Law firms have increasingly prioritized what we can all agree is an important goal: meaningful improvement in the diversity of their ranks. Beyond the positive human and workplace impetus behind this push, firms are experiencing a growing trend of externalpressure to increase parity through all levels of hiring and promotion. This pressure comes from their clients — and rightly so. Companies and general counsel have an important interest in seeing law firms increase diversity.
Superior Corporate Performance: A near causal relationship exists between diversity and bottom-line corporate performance. There is an 80% improvement in business performance when levels of diversity and inclusion are high. Fortune 500 companies with the highest representation of women board directors attain significantly higher financial performance, on average, than those with the lowest female representation. And racial and ethnic diversity has an even stronger impact on financial performance in the United States than gender.
Superior Law Firm Performance: Though a company’s lawyers work separately from the business and outside the corporate benchmarks and performance indicators described above, the analysis is equally meaningful within the firm.
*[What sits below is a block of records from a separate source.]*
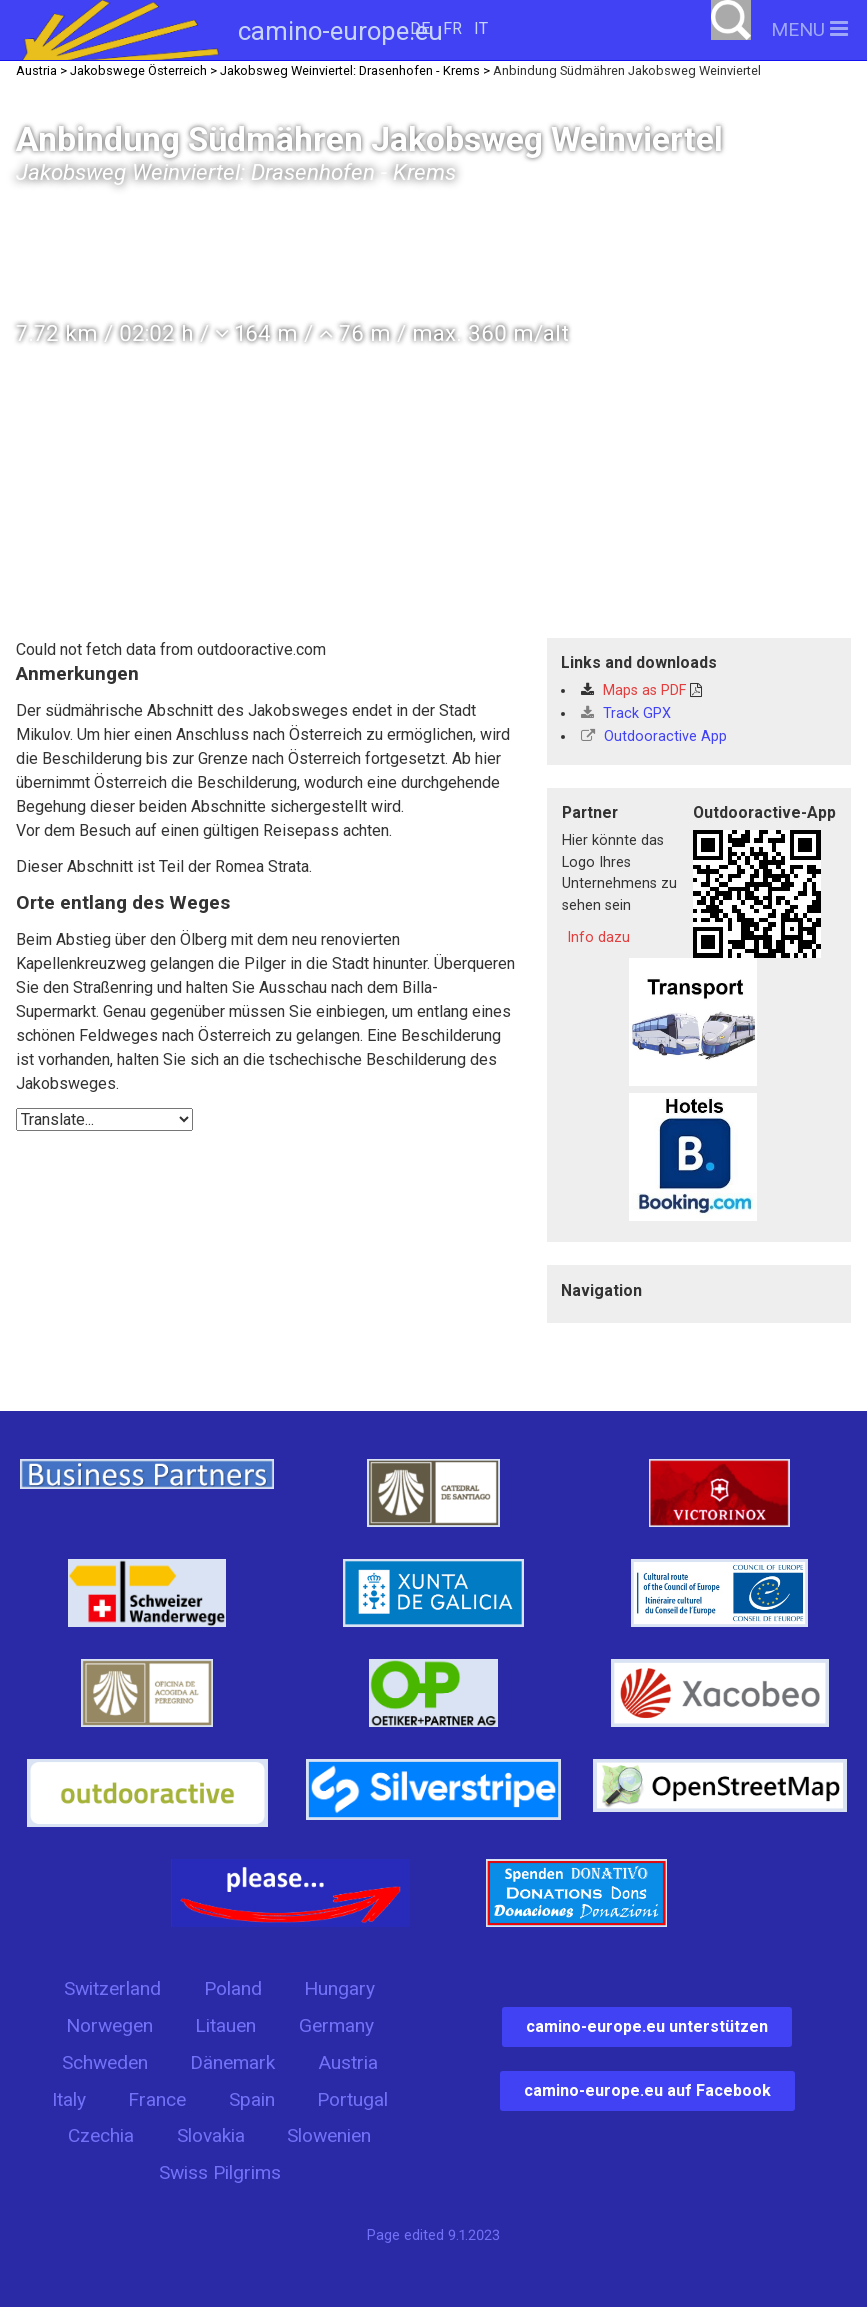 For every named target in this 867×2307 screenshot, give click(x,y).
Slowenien (329, 2135)
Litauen (225, 2025)
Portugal (352, 2099)
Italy (69, 2099)
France (157, 2099)
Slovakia (211, 2135)
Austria (348, 2062)
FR (452, 28)
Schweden (105, 2062)
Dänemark (232, 2062)
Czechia (101, 2135)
Clients see diversity as a key performance indicator to discern the quality and prestige of a law firm.
Why is this? First, heterogeneous teams produce more nuanced and innovative solutions to problems. The more perspectives you have in approaching a challenge, the more cross-pollination of ideas, and the better your chance of creative resolution. Since innovative problem solving is the very reason companies hire outside counsel, it is rightly a fundamental factor in their selection of a law firm.
Furthermore, by 2040, an estimated half of the population will be made up of groups now considered minorities. The U.S. population of young adults, college students, and graduate students has never been more diverse. Companies are more profitable if their ranks reflect their client demographic, and law — a service industry — will undoubtedly observe this same trend. A law firm with no African-American partners, for example — of which there are currently twenty in the Am Law 200 — will come under increasing scrutiny by discerning general counsel.
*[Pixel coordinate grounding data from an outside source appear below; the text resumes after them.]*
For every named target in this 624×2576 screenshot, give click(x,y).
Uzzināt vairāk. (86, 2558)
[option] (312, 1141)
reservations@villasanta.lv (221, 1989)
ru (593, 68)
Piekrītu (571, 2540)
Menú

Raising The Bar. In-house counsel and law firms are employing some noteworthy means of improving the diversity of their legal teams. Many general counsel have come to rely heavily on minority- and women-owned law firms, and prioritize doing so wherever possible — as I recently observed at an inspiring NAMWOLF conference. Relatedly, and as suggested by Showtime General Counsel Gwen Marcus in a recentkeynote address, Biglaw firms can bolster their diversity commitment through strategic relationships with women- and minority-owned law firms to whom they refer smaller matters.
As a women-owned business, Cadence Counsel is proud to play a role in deepening these types of relationships. General counsel now engage diverse firms on larger matters knowing the firm can ramp up as needed with our Ad Hoc Counsel. They use Cadence lawyers to bring diversity directly to the in-house workplace. And they direct their outside firms that have not yet reached their diversity goals to partner with Cadence as a way to infuse a diverse resource into their legal spend.
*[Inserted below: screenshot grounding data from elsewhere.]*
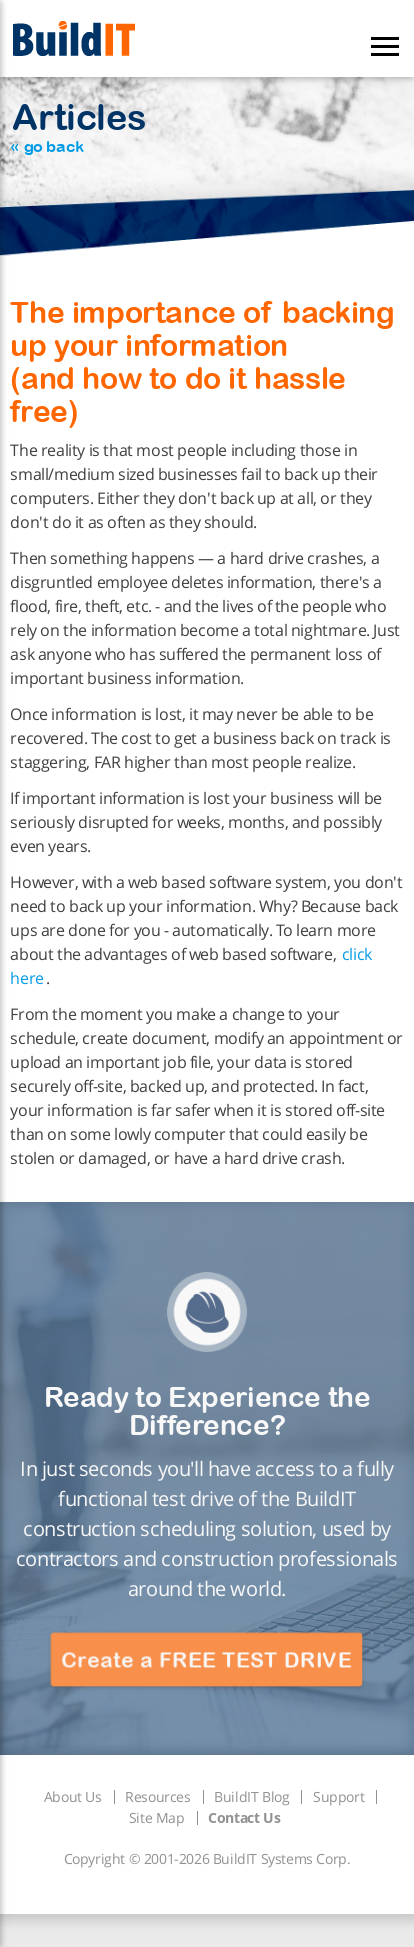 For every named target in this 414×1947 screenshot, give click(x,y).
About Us (73, 1796)
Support (338, 1796)
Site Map (157, 1817)
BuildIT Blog (251, 1796)
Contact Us (244, 1817)
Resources (157, 1796)
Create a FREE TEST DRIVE (207, 1660)
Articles (78, 125)
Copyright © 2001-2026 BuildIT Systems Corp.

More diverse companies and firms are better able to win top talent and attract and retain diverse talent. Law firms have a big job ahead of them in an industry where women make up 18% of equity partners, and ethnic minorities represent 6% of partners — but many are up to the challenge. Close strategic collaboration between in-house law departments, law firms of varying compositions, and alternative service providers can be a powerful tool in advancing these goals.